*Task brief*
Only the text of the entries below should appear in your exact transcription; leave out every picture.

*Data for review*
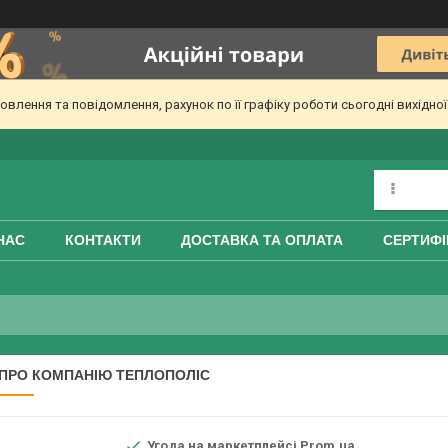
лення та повідомлення, рахунок по її графіку роботи сьогодні вихідно
НАС
КОНТАКТИ
ДОСТАВКА ТА ОПЛАТА
СЕРТИФІ
 ПРО КОМПАНІЮ ТЕПЛОПОЛІС
.
Угода на маркетплейсі Prom.ua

*Your response*
лення та повідомлення, рахунок по її графіку роботи сьогодні вихідно
НАС
КОНТАКТИ
ДОСТАВКА ТА ОПЛАТА
СЕРТИФІ
 ПРО КОМПАНІЮ ТЕПЛОПОЛІС
.
Угода на маркетплейсі Prom.ua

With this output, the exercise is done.